Une mine d’or numérique… L’affaire tourne alors à la bataille diplomatique version 2.0. Les Russes exigent le retour de leur ressortissant, qu’ils accusent d’une fraude de 12 millions de dollars sur leur territoire. Les Américains aussi sont bien décidés à mettre la main sur le Russe et ses secrets. En octobre 2017, ils obtiennent d’une cour de Thessalonique le feu vert à son extradition – une décision immédiatement contestée par les avocats, qui déposent un recours devant la Cour suprême.
PARIS A MIS LE SOUK DANS LA PROCÉDURE D’EXTRADITION
Les Français, eux, ont compris : le pirate derrière BTC-e, c’est donc lui, Vinnik. Et ils ont la ferme intention de le juger. Une information judiciaire est ouverte à Paris, préalable nécessaire à l’émission d’un arrêt européen. En juillet 2018, les juges de Thessalonique tranchent en faveur de Paris. Les Russes sont furieux, les Américains également. Les Grecs, en délicatesse avec le Kremlin depuis l’expulsion de deux diplomates russes, ne savent plus comment résoudre ce casse-tête politicojudiciaire. « Paris a mis le souk dans la procédure d’extradition », assène un observateur.

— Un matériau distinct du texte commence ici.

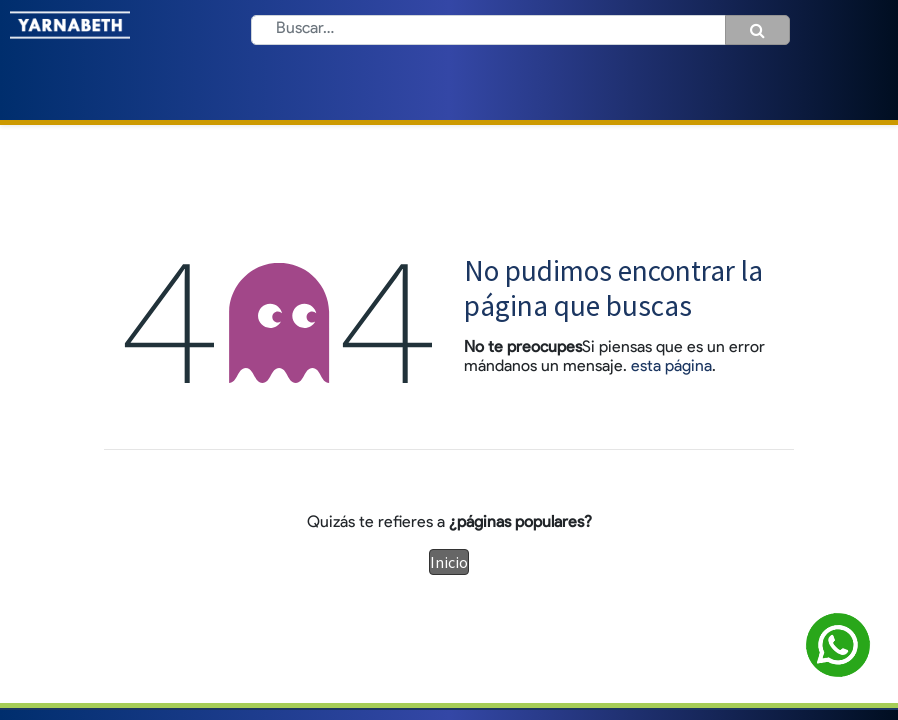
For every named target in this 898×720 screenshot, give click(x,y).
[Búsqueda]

Coup de théâtre quelques semaines plus tard : la cour de Thessalonique, qui n’en est pas à un revirement près, donne son aval à une extradition vers la Russie.
On ne se laisse pas démonter dans le camp français. Au début de l’automne 2018, un juge d’instruction et des enquêteurs font le voyage pour interroger Vinnik. Mais l’audition n’aurait finalement pas eu lieu, les avocats du Russe exigeant, en vain, la présence simultanée de deux interprètes, l’un gréco-russe, l’autre gréco-français. Les Américains auraient une autre raison, moins avouable, de s’intéresser à Vinnik : ils pensent que le Moscovite pourrait leur livrer de précieuses informations sur les ingérences russes dans la campagne présidentielle de 2016. L’extradition, plus tôt cette année, de deux hackeurs russes, l’un d’Espagne, l’autre de République tchèque, aurait répondu aux mêmes motivations. Vinnik, lui, n’a aucune envie d’atterrir dans une prison des Etats-Unis. « La Russie examinera la question de ma culpabilité, alors que la France et les Etats-Unis ne seront pas en mesure de le faire, puisqu’il n’existe pas d’équité dans ces pays », a-t-il déclaré à l’agence de presse moscovite Tass.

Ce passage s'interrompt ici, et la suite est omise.